Type Objects and Constructors
=============================

Many databases need to have the input in a particular format for
binding to an operation's input parameters.  For example, if an input
is destined for a ``DATE`` column, then it must be bound to the
database in a particular string format.  Similar problems exist for
"Row ID" columns or large binary items (e.g. blobs or ``RAW``
columns).  This presents problems for Python since the parameters to
the `.execute*()`_ method are untyped.  When the database module sees
a Python string object, it doesn't know if it should be bound as a
simple ``CHAR`` column, as a raw ``BINARY`` item, or as a ``DATE``.

To overcome this problem, a module must provide the constructors
defined below to create objects that can hold special values.  When
passed to the cursor methods, the module can then detect the proper
type of the input parameter and bind it accordingly.

A Cursor_ Object's description attribute returns information about
each of the result columns of a query.  The ``type_code`` must compare
equal to one of Type Objects defined below.

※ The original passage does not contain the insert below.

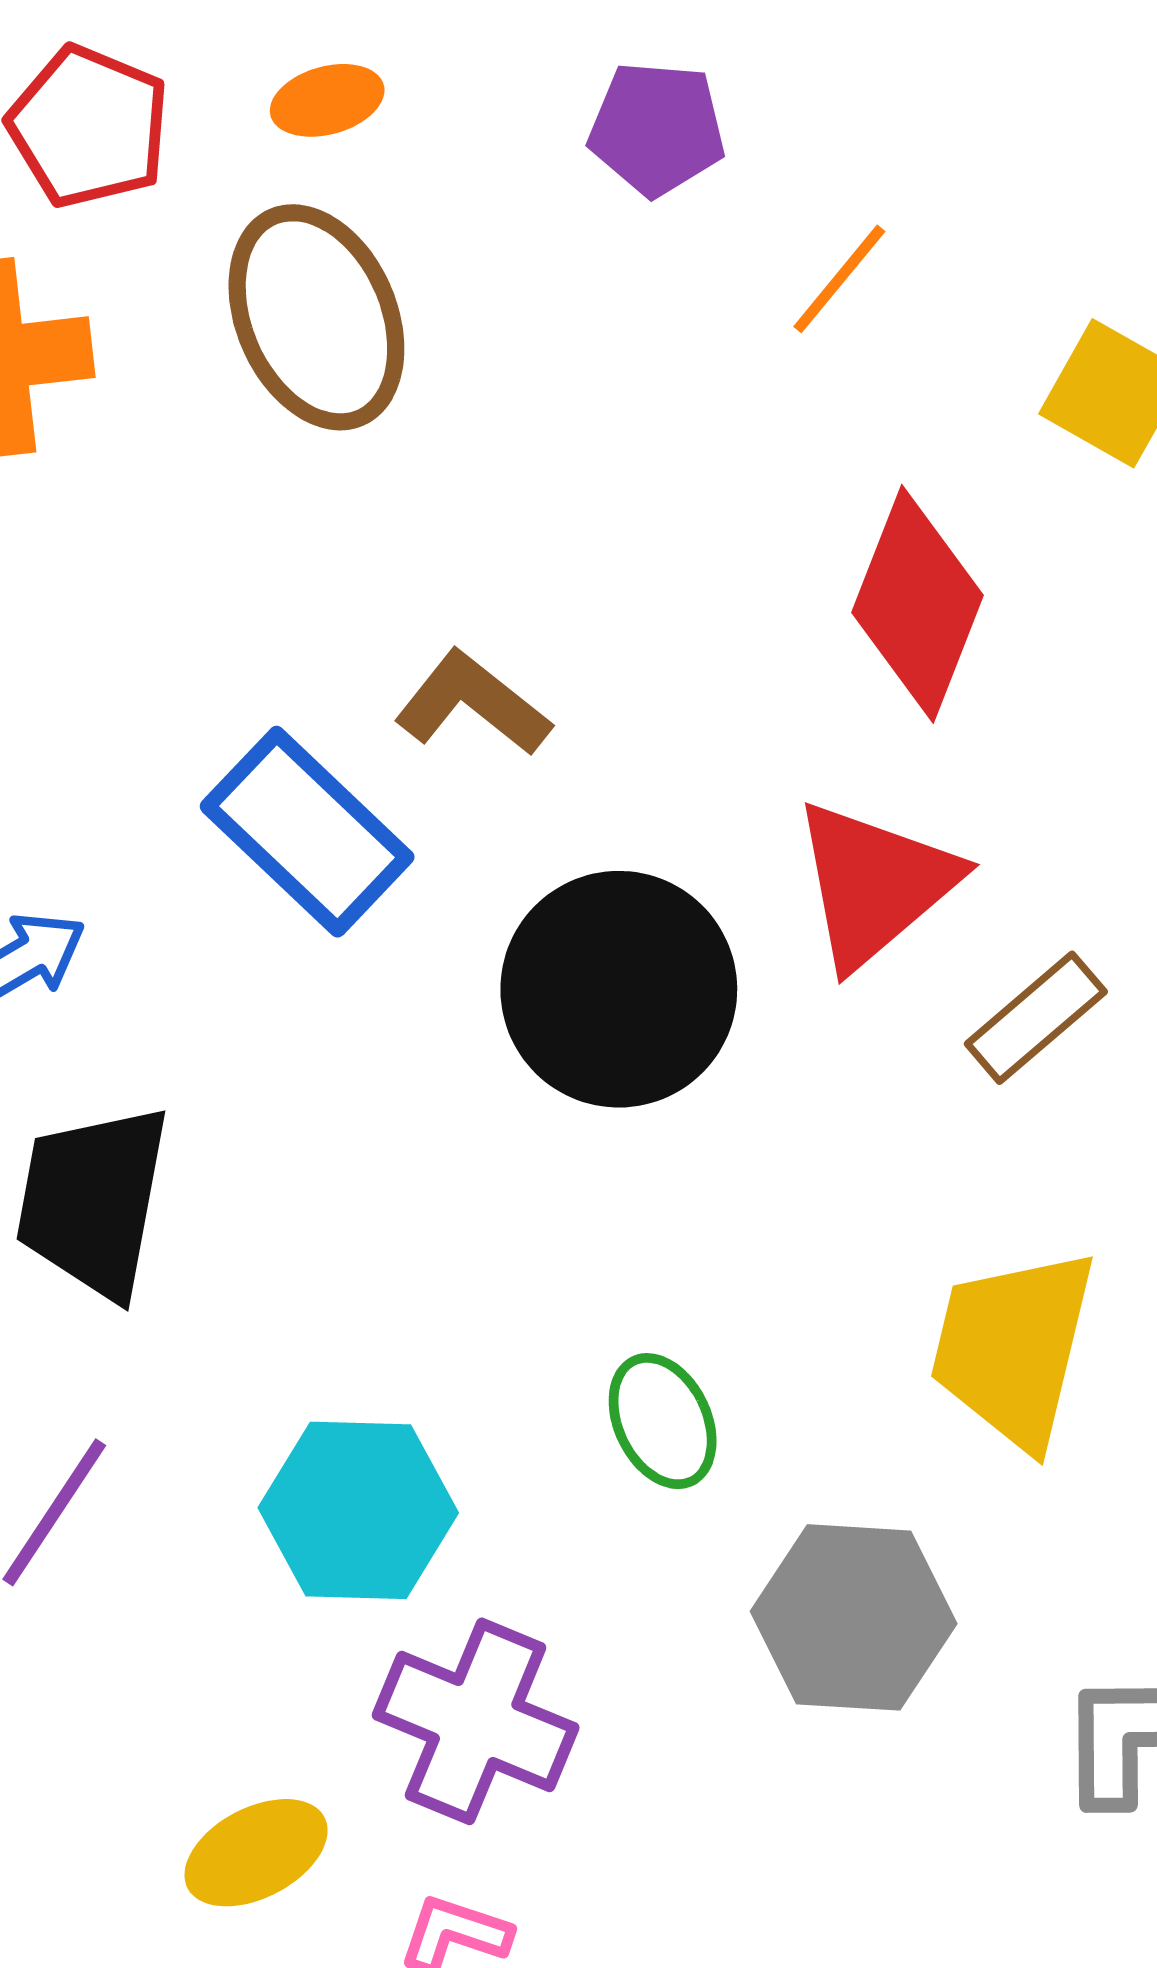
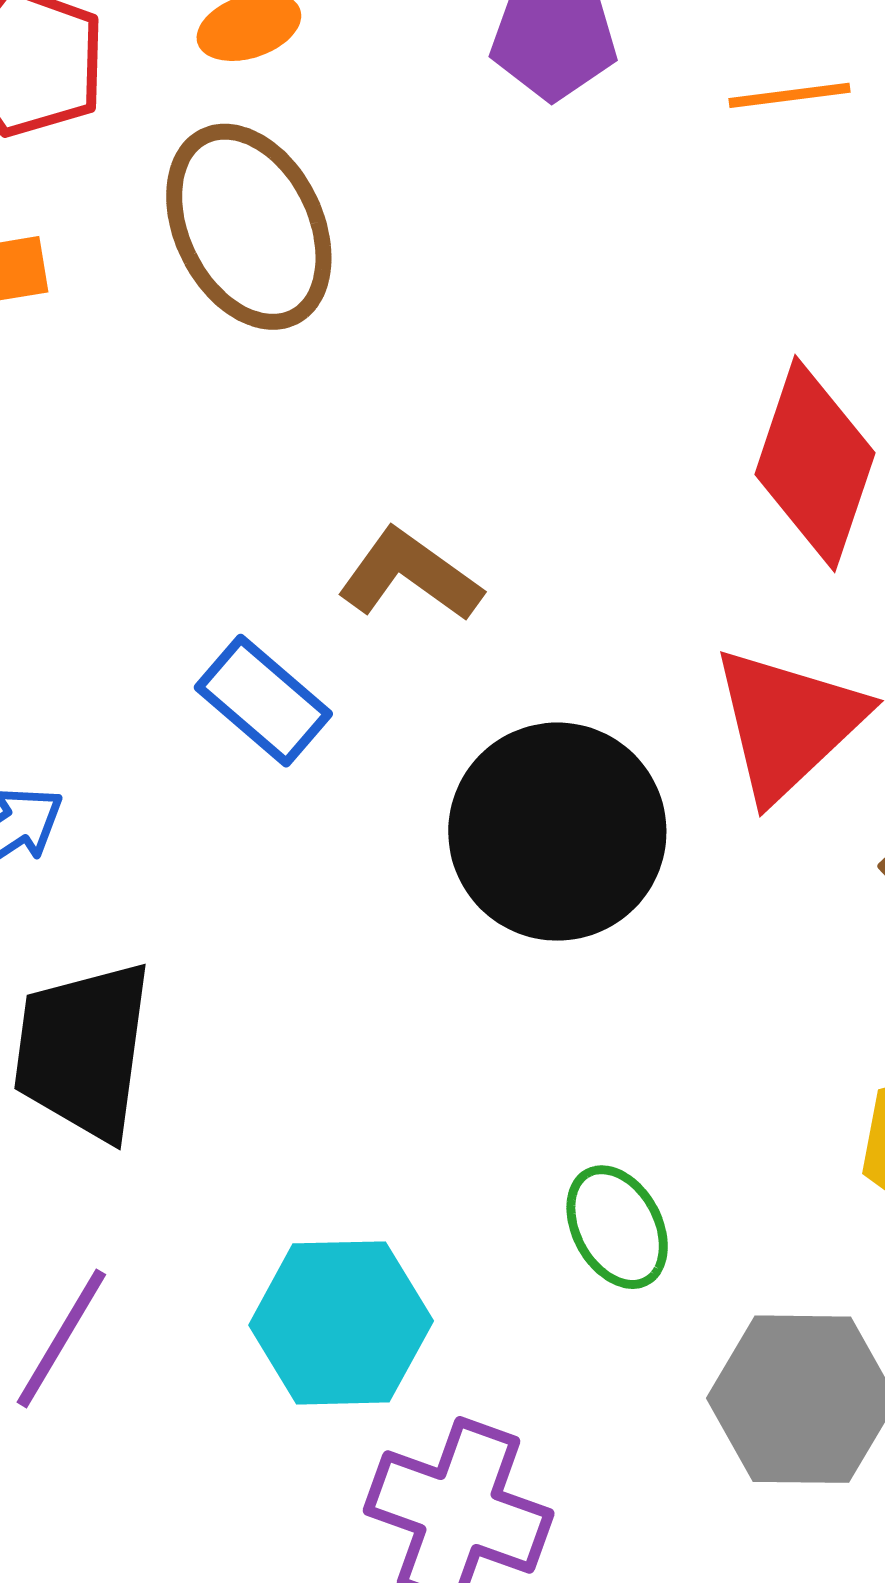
orange line: (839, 279) -> (790, 95), moved, turned 46
blue rectangle: (307, 832) -> (263, 701), size x0.7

Type Objects may be equal
to more than one type code (e.g. ``DATETIME`` could be equal to the
type codes for date, time and timestamp columns; see the
`Implementation Hints`_ below for details).

The module exports the following constructors and singletons:

.. _Date:

`Date`_\ (*year*, *month*, *day*)
    This function constructs an object holding a date value.


.. _Time:

`Time`_\ (*hour*, *minute*, *second*)
    This function constructs an object holding a time value.


.. _Timestamp:

`Timestamp`_\ (*year*, *month*, *day*, *hour*, *minute*, *second*)
    This function constructs an object holding a time stamp value.


.. _DateFromTicks:

`DateFromTicks`_\ (*ticks*)
    This function constructs an object holding a date value from the
    given ticks value (number of seconds since the epoch; see the
    documentation of `the standard Python time module
    <http://docs.python.org/library/time.html>`__ for details).

.. _TimeFromTicks:

`TimeFromTicks`_\ (*ticks*)
    This function constructs an object holding a time value from the
    given ticks value (number of seconds since the epoch; see the
    documentation of the standard Python time module for details).


.. _TimeStampFromTicks:

`TimestampFromTicks`_\ (*ticks*)
    This function constructs an object holding a time stamp value from
    the given ticks value (number of seconds since the epoch; see the
    documentation of the standard Python time module for details).


.. _Binary:

`Binary`_\ (*string*)
    This function constructs an object capable of holding a binary
    (long) string value.


.. _STRING:

`STRING`_ type
    This type object is used to describe columns in a database that
    are string-based (e.g. ``CHAR``).


.. _Binary type:

`BINARY`_ type
    This type object is used to describe (long) binary columns in a
    database (e.g. ``LONG``, ``RAW``, ``BLOB``\s).


.. _NUMBER:

`NUMBER`_ type
    This type object is used to describe numeric columns in a
    database.


.. _DATETIME:

`DATETIME`_ type
    This type object is used to describe date/time columns in a
    database.

.. _ROWID:

`ROWID`_ type
    This type object is used to describe the "Row ID" column in a
    database.


SQL ``NULL`` values are represented by the Python ``None`` singleton
on input and output.

.. Note::
    Usage of Unix ticks for database interfacing can cause troubles
    because of the limited date range they cover.


.. _Implementation Hints:

Implementation Hints for Module Authors
=======================================

* Date/time objects can be implemented as `Python datetime module
  <http://docs.python.org/library/datetime.html>`__ objects (available
  since Python 2.3, with a C API since 2.4) or using the `mxDateTime
  <http://www.egenix.com/products/python/mxBase/mxDateTime/>`_ package
  (available for all Python versions since 1.5.2). They both provide
  all necessary constructors and methods at Python and C level.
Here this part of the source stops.